Other features besides those described above may be seen on FA in severe malaria. These include cystoid macular oedema and leakage from arterioles. If signs that are not part of the standardized grading scheme are observed this should be indicated on the grading form, with a description of the lesion.

FA features were commonly seen in children with retinopathy-positive CM, and could range from mild to severe. The same features were sometimes observed in children with other diagnoses (Additional file 2). This is consistent with previous observations of malarial retinopathy in severe non-cerebral, moderate, and uncomplicated paediatric malaria [7]. Cases without obvious retinopathy on ophthalmoscopic exam, or with diagnoses other than malaria, were included for completeness and to ensure the maximum number of cases for assessment of the grading scheme—which was the primary reason for this analysis. The number of subjects with non-CM diagnoses is not large enough to draw conclusions about the frequency of FA signs in these groups in the population in general, but the results indicate that retinal abnormalities do exist in patients without other signs of malarial retinopathy, and also in patients with diagnoses other than malaria. Increasingly sensitive retinal imaging modalities may potentially reveal previously unnoticed retinal dysfunction, both in CM and other neurological infections.

Good levels of agreement were found between graders for the majority of features (Table 13), including CNP (75–80 %) and four of the five types of leakage (>83 %). Grading of large venule leak had an agreement of 72 %, and may have been affected by variable focus, brightness, and clarity during the FA run.

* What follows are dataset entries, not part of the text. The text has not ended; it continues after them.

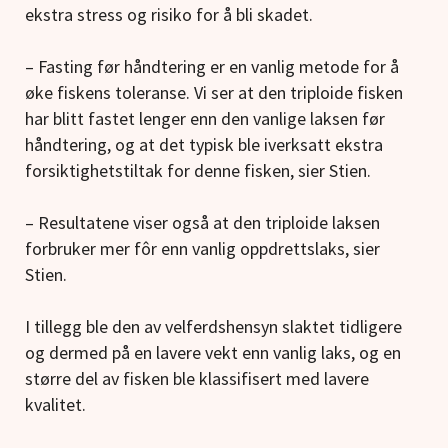
ekstra stress og risiko for å bli skadet.
– Fasting før håndtering er en vanlig metode for å
øke fiskens toleranse. Vi ser at den triploide fisken
har blitt fastet lenger enn den vanlige laksen før
håndtering, og at det typisk ble iverksatt ekstra
forsiktighetstiltak for denne fisken, sier Stien.
– Resultatene viser også at den triploide laksen
forbruker mer fôr enn vanlig oppdrettslaks, sier
Stien.
I tillegg ble den av velferdshensyn slaktet tidligere
og dermed på en lavere vekt enn vanlig laks, og en
større del av fisken ble klassifisert med lavere
kvalitet.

Graders should review the full run of images to aid in this interpretation. Grading IVFD was more problematic, especially for the capillary network. Although they can be seen clearly on some exceptionally sharp images, experience suggests that capillary IVFD are probably beyond the resolution of standard FA, and that this feature should be treated with caution. Other existing or emerging imaging modalities may be more suitable for studying retinal capillaries in CM. Agreement for IVFD was consistently lower on the arteriolar compared to the venular side (57–67 vs 69–85 % respectively). This may be a result of bleaching secondary to a greater concentration of fluorescein in arterioles compared to venules. Nevertheless, expert adjudication of inter-grader discrepancies for arteriolar IVFD was much more feasible than for capillary IVFD and should provide reasonable quality data.

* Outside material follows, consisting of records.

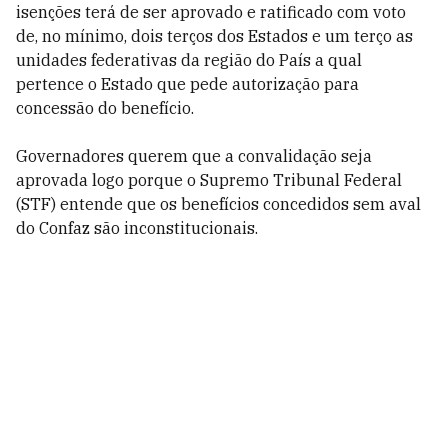
isenções terá de ser aprovado e ratificado com voto
de, no mínimo, dois terços dos Estados e um terço as
unidades federativas da região do País a qual
pertence o Estado que pede autorização para
concessão do benefício.
Governadores querem que a convalidação seja
aprovada logo porque o Supremo Tribunal Federal
(STF) entende que os benefícios concedidos sem aval
do Confaz são inconstitucionais.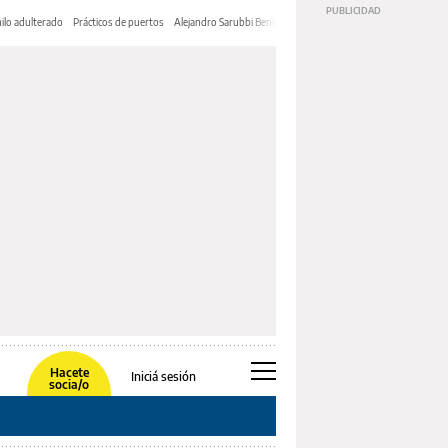
ilo adulterado
Prácticos de puertos
Alejandro Sarubbi Benítez
Hacete
Iniciá sesión
socia/o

Disagreements between graders are inevitable and occur in most, if not all, medical imaging quantified by human observers. Adjudication of dual grading is an accepted approach to improving validity of grading systems and is widely used in research settings. Careful attention to training and quality control, and inclusion of adjudication gives us good confidence that this scheme can reliably be used to assess the FA features of malarial retinopathy. Automated grading techniques based on computerized image analysis may provide more reliable quantification than manual grading in the future [25].

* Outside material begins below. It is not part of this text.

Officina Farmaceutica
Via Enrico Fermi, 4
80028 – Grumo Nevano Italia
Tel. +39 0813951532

In order to maximize the quality of grading data, studies of malarial retinopathy should ensure that images are taken by experienced retinal photographers and graded by observers who are familiar with grading retinal images. Ideally multiple graders should develop a mutual consensus on feature recognition by training on a set of malarial retinopathy test images before starting formal grading. The authors recommend that future studies of retinal imaging in malaria also perform dual grading with independent adjudication. Studies on malarial retinopathy should describe photographer and grader experience. Data on the overall quality of images and amount of retinal periphery captured give useful indications about the robustness of grading data in a study, and it is suggested that these should be reported along with the frequency of specific FA features. These recommendations are not specific to FA images, but are applicable to collection and grading colour images and other retinal imaging modalities that may yet be applied to severe malaria.